The award recognises a work which provides the “most compelling and enjoyable insight into modern business issues”. It was awarded to Edmondson at a ceremony at Claridge’s in London, hosted by the editor of the Financial Times and chair of the panel of judges, Roula Khalaf, Schroders Group chief executive Peter Harrison and Nikkei Inc managing director Daisuke Arakawa.
Khalaf said: “Amy Edmondson lays out a powerful framework for how to learn from failure and deal with risk. Right Kind of Wrong is a highly readable and relevant book, with important lessons for leaders and managers everywhere.”

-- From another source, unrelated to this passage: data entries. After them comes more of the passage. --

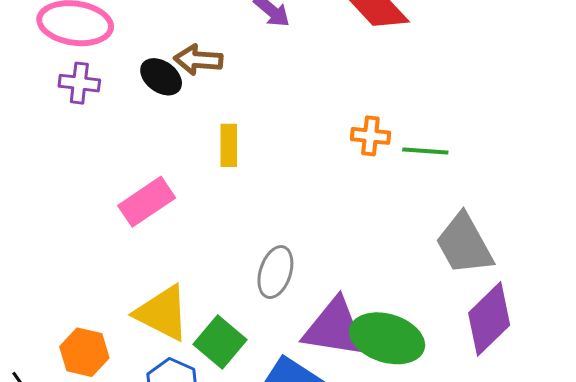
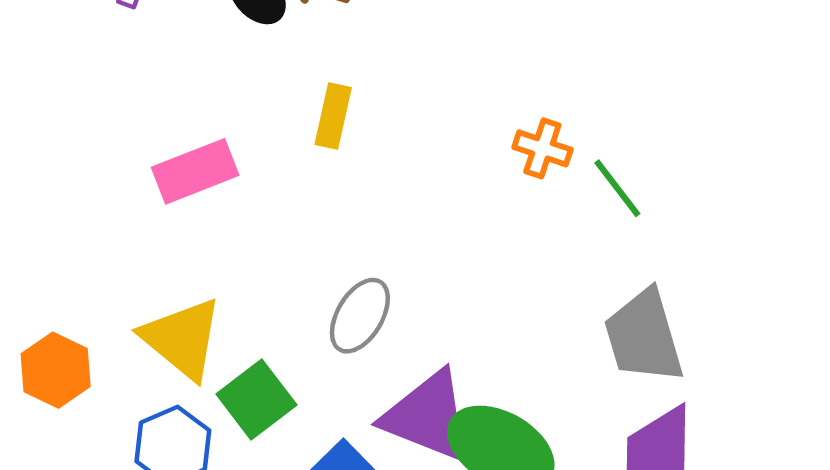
green line: (425, 151) -> (617, 188), turned 36

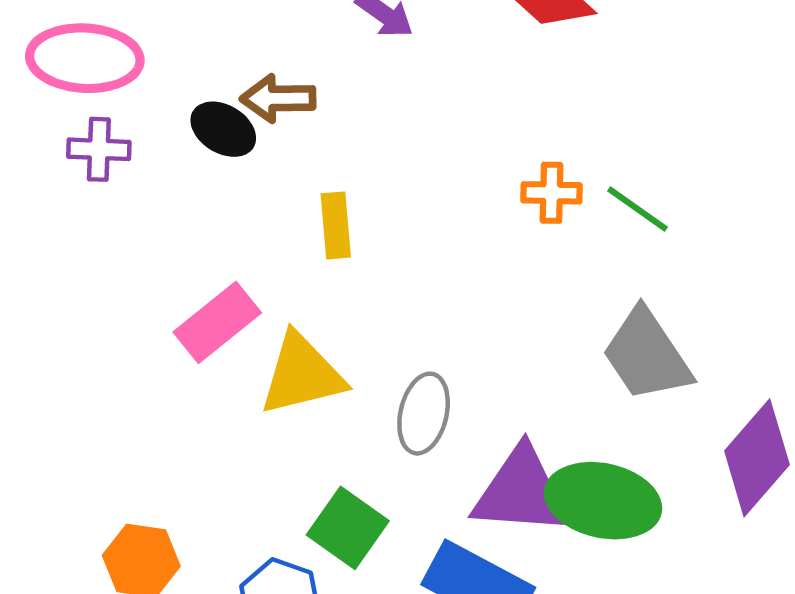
gray trapezoid: (644, 336) -> (647, 355), moved
yellow triangle: (182, 339) -> (302, 374), moved, turned -36

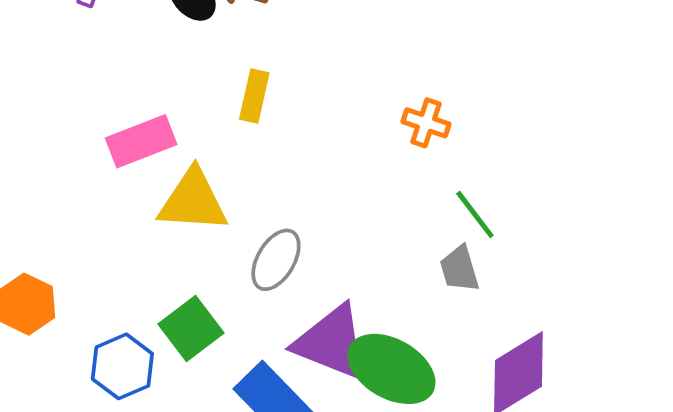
green line: (638, 209) -> (475, 214), moved
gray trapezoid: (647, 355) -> (459, 269), size x0.6

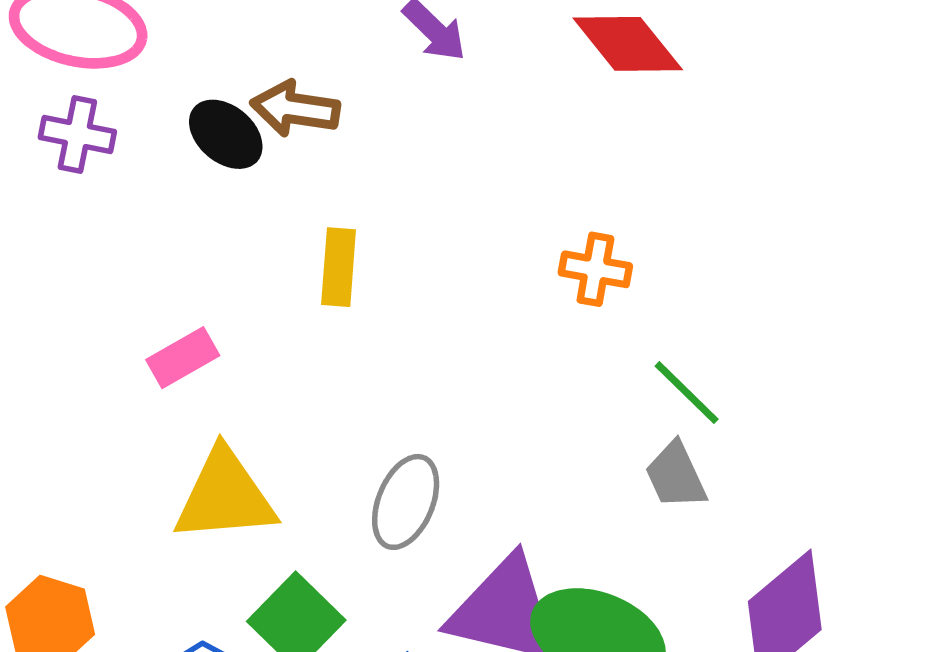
pink rectangle: (141, 141) -> (183, 358), size x0.7
yellow triangle: (193, 201) -> (225, 496), moved

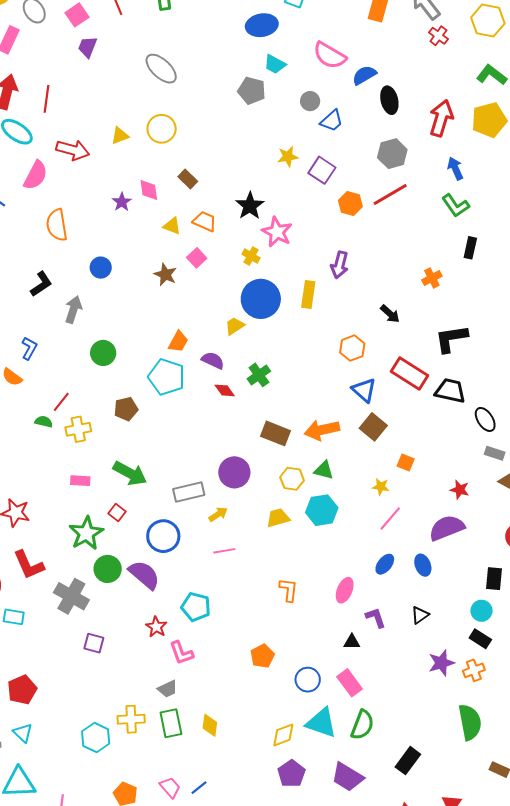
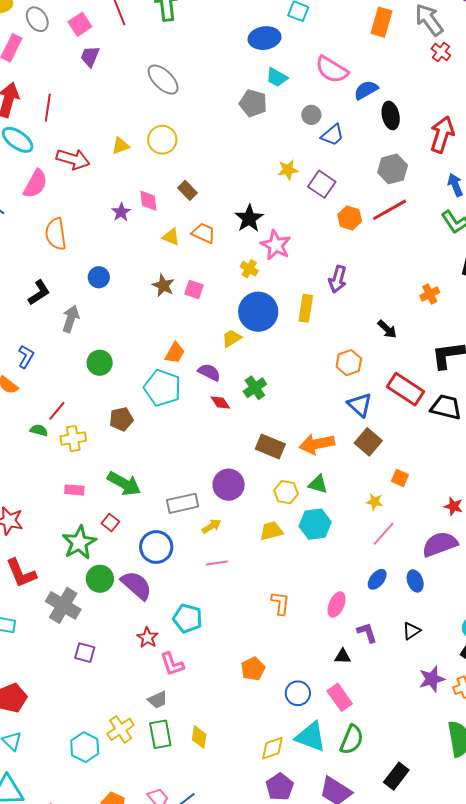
pink square: (197, 258) -> (194, 289), moved, turned -30
yellow cross: (131, 719) -> (121, 729), turned -32

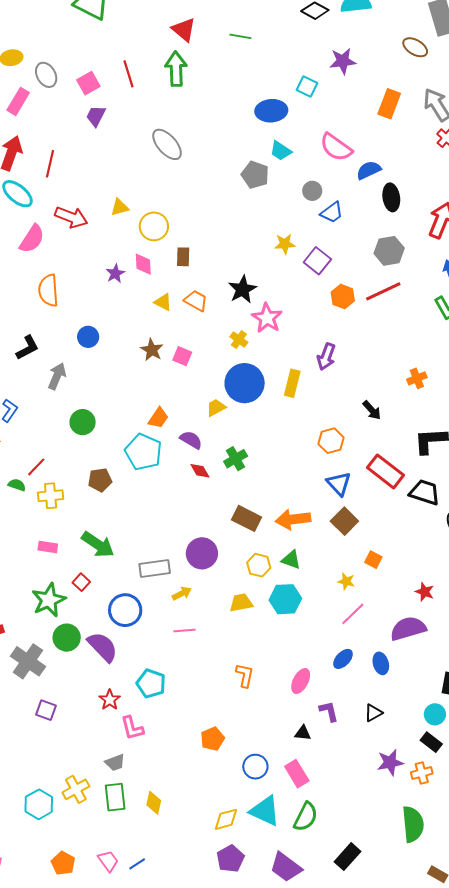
yellow circle: (162, 140) -> (154, 226), moved
brown rectangle: (188, 190) -> (183, 257), turned 42

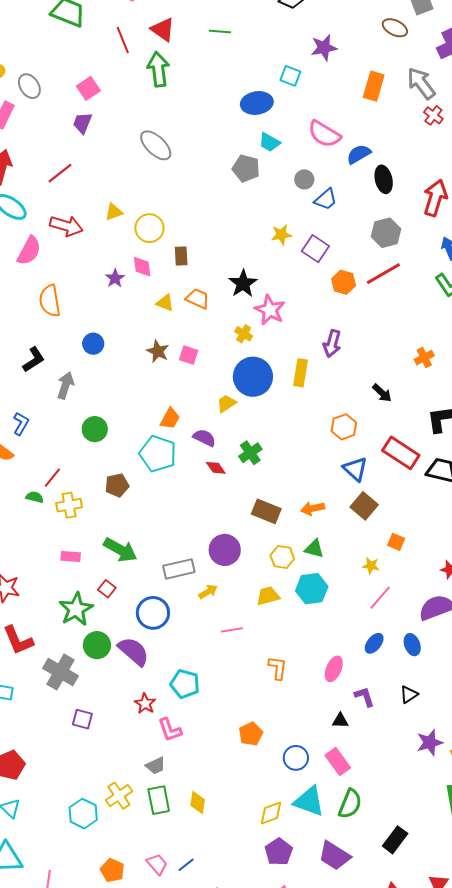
red line: (128, 74) -> (123, 40), moved
pink square: (88, 83) -> (88, 88), moved
red line: (50, 164) -> (60, 173), moved, turned 44
orange arrow: (293, 519) -> (313, 508), size x0.7
pink line: (185, 631) -> (232, 630), moved

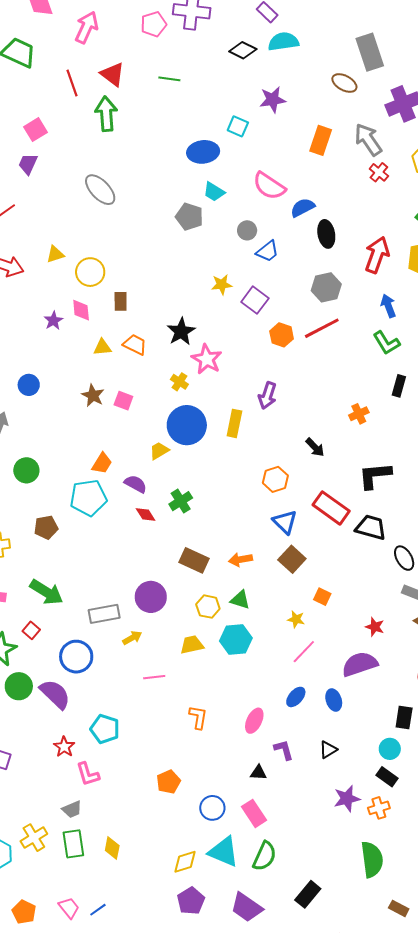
yellow triangle: (165, 303) -> (102, 347), turned -30
cyan pentagon: (158, 454) -> (88, 498), turned -30

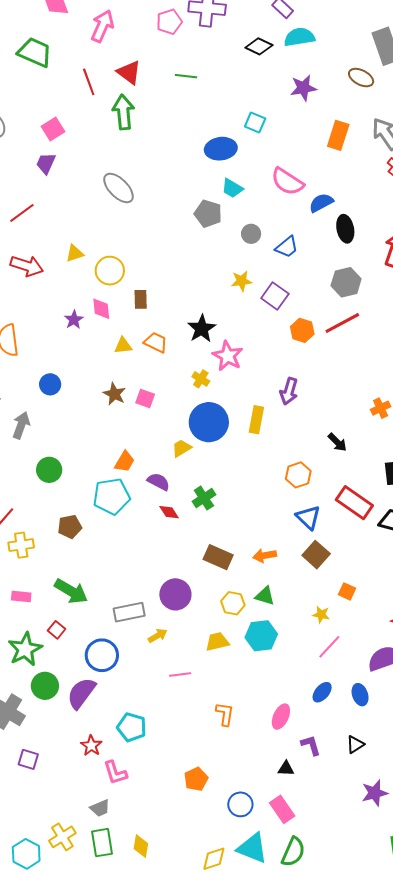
purple star: (273, 100) -> (303, 88), moved
gray circle: (247, 230) -> (251, 234), moved
purple semicircle: (55, 694) -> (81, 693), turned -96

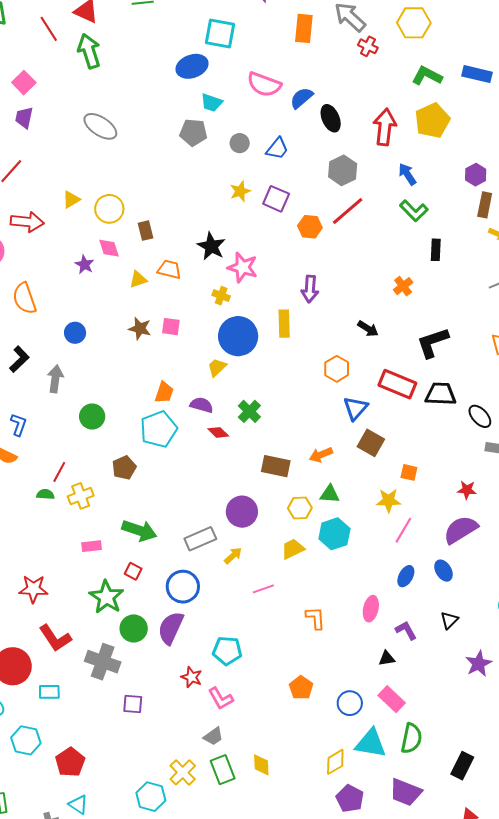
cyan square: (255, 122) -> (220, 33), size x1.5
blue triangle: (308, 517) -> (356, 408), turned 40
yellow star: (321, 615) -> (389, 500), size x1.4

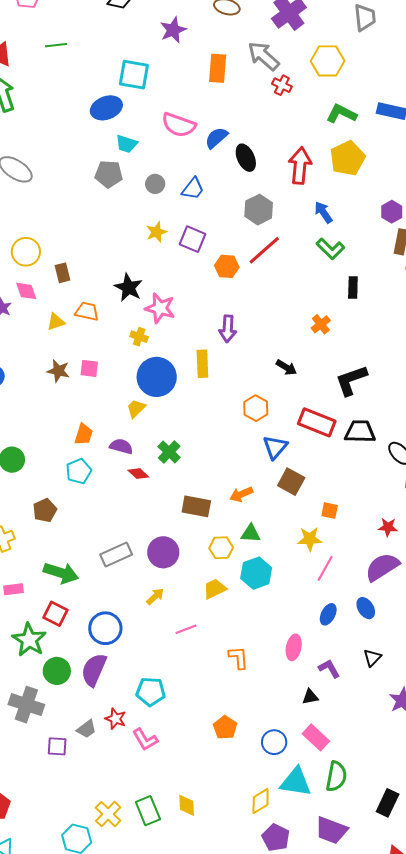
cyan pentagon: (159, 429) -> (79, 471), size x0.7
gray rectangle: (200, 539) -> (116, 555), moved
red square: (133, 571) -> (55, 614), size x1.4
gray trapezoid: (213, 736) -> (86, 729), moved

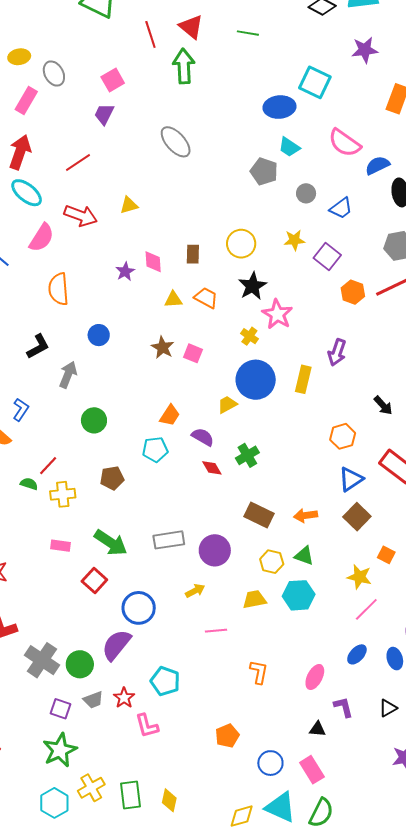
yellow circle: (26, 252) -> (241, 244), moved
green star: (29, 640) -> (60, 750), moved
green circle: (57, 671) -> (80, 664), moved

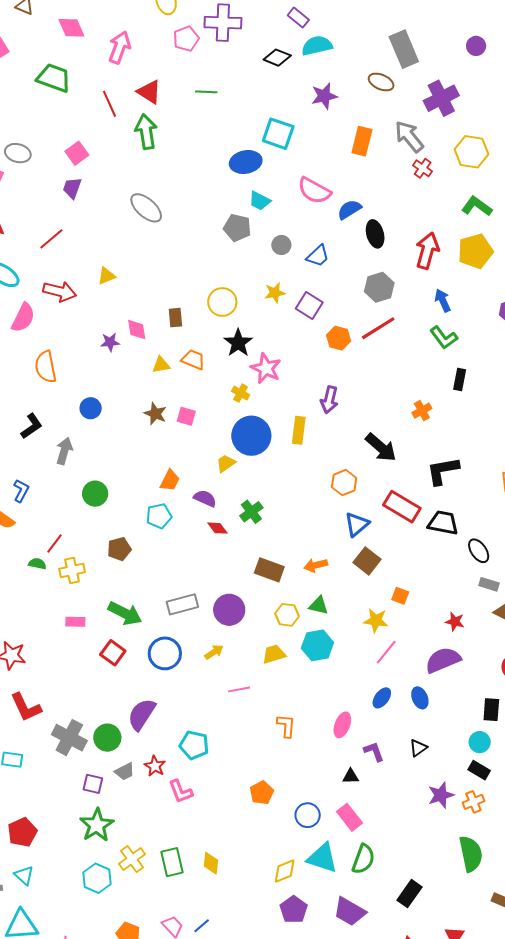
gray ellipse: (54, 74) -> (18, 153), turned -40
purple star: (125, 271) -> (110, 342), turned 30
black arrow: (383, 405) -> (381, 447), size x1.6
blue circle: (139, 608) -> (165, 653), moved

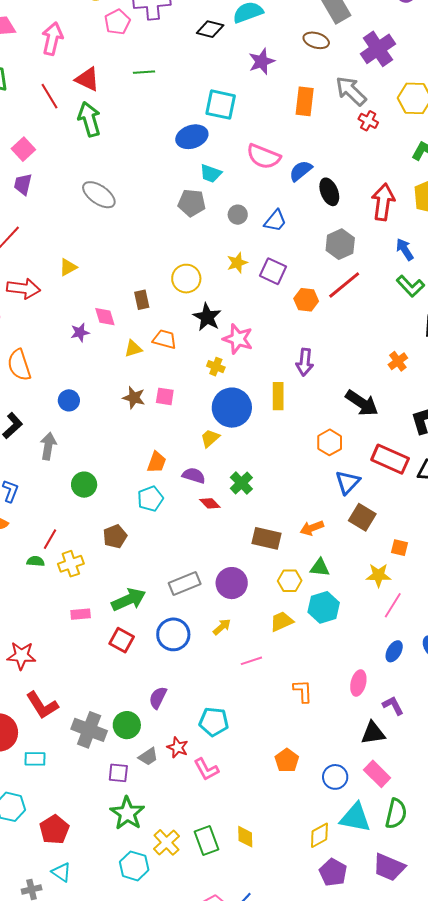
green arrow: (125, 613) -> (129, 600), turned -44
purple semicircle: (142, 714) -> (158, 698), size x0.7
black triangle: (351, 776) -> (373, 733), size x1.5

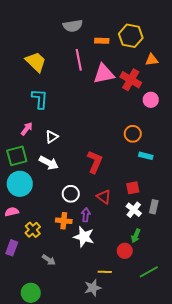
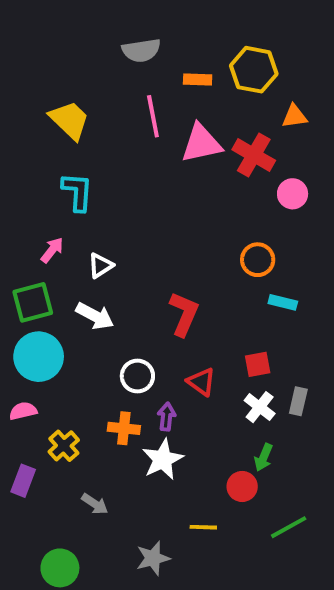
white star: (84, 237) -> (163, 459), turned 30
gray star: (93, 288) -> (153, 558), moved

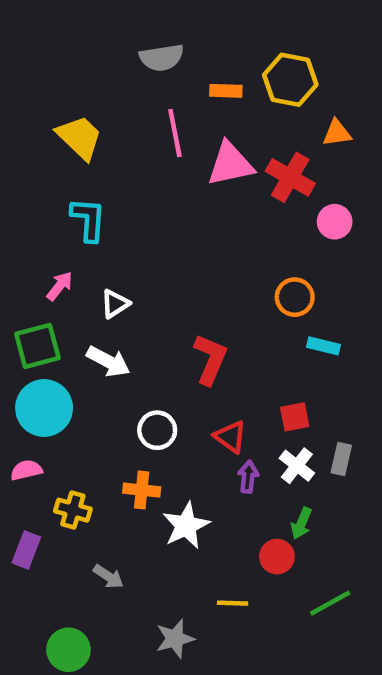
purple arrow: (167, 417) -> (248, 477), moved
yellow cross: (64, 446) -> (73, 510), turned -32

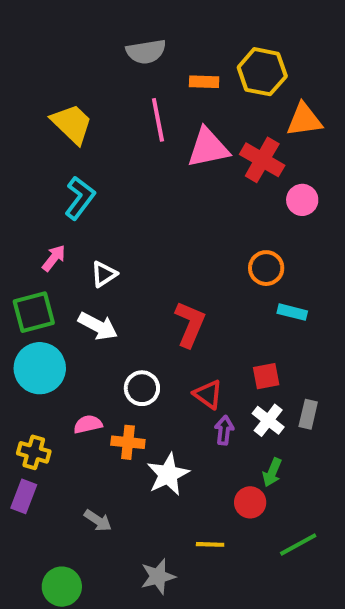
orange triangle: (337, 133) -> (304, 120), size x1.4
cyan L-shape: (88, 219) -> (80, 198), turned 33
pink semicircle: (26, 470) -> (88, 424), moved
yellow cross: (73, 510) -> (34, 452), moved

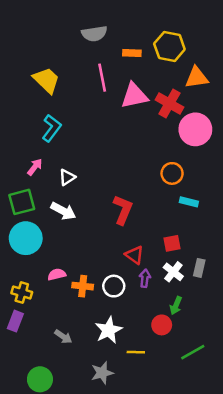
pink circle: (302, 200) -> (195, 129), size x1.6
white circle: (142, 388) -> (114, 286), moved
white star: (168, 474) -> (109, 330), moved

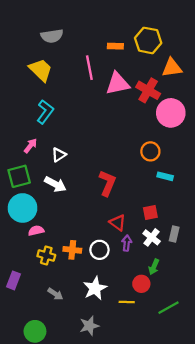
gray semicircle: (94, 34) -> (52, 36), moved
pink semicircle: (57, 274) -> (36, 231), moved
yellow cross: (22, 293) -> (46, 256), moved
yellow line: (136, 352) -> (127, 302), moved

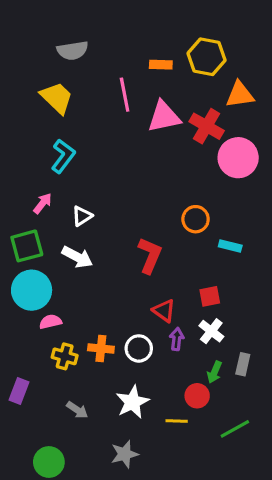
orange circle: (150, 151) -> (196, 219), moved
gray rectangle: (174, 234) -> (243, 364), moved

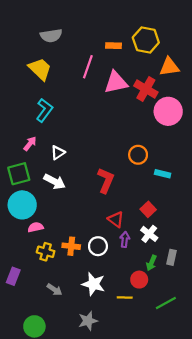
pink line: (125, 95) -> (88, 67), turned 30
red square: (210, 296) -> (148, 209), turned -32
white star: (132, 402) -> (93, 284), turned -30

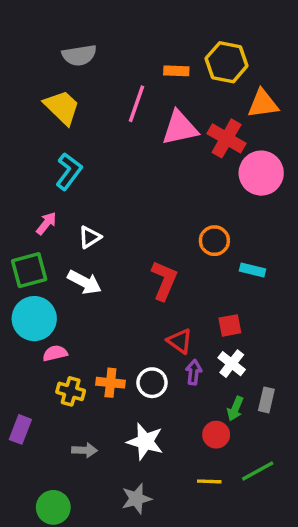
red square: (148, 209) -> (230, 325), turned 32
gray arrow: (54, 290) -> (84, 450), turned -32
yellow line: (125, 297) -> (209, 481), moved

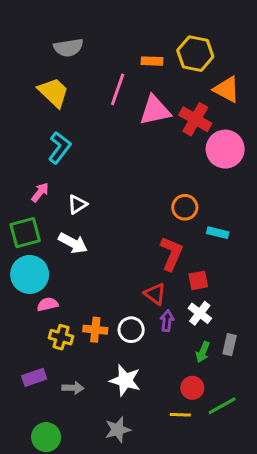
orange triangle: (263, 104) -> (227, 89), turned 36
red L-shape: (164, 280) -> (171, 254), moved
purple rectangle: (20, 429) -> (34, 377), moved, turned 50
red circle: (216, 435) -> (192, 388), moved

Harrison added: “Failure often lies behind progress but is ‘failing fast’ really a good thing or simply a cliché? Amy Edmondson’s Right Kind of Wrong provides clarity and practical prescription to address the issues businesses face every day. It is invaluable reading.”
Edmondson beat a shortlist comprising Ed Conway’s Material World: A Substantial Story of Our Past and Future (W H Allen); The Coming Wave: AI, Power and the Twenty-First Century’s Greatest Dilemma by Mustafa Suleyman with Michael Bhaskar (The Bodley Head); How Big Things Get Done: The Surprising Factors Behind Every Successful Project from Home Renovations to Space Exploration by Bent Flyvbjerg and Dan Gardner (Macmillan); Elon Musk by Walter Isaacson (Simon & Schuster); and Cobalt Red: How the Blood of the Congo Powers Our Lives by Siddharth Kara (St Martin’s Press).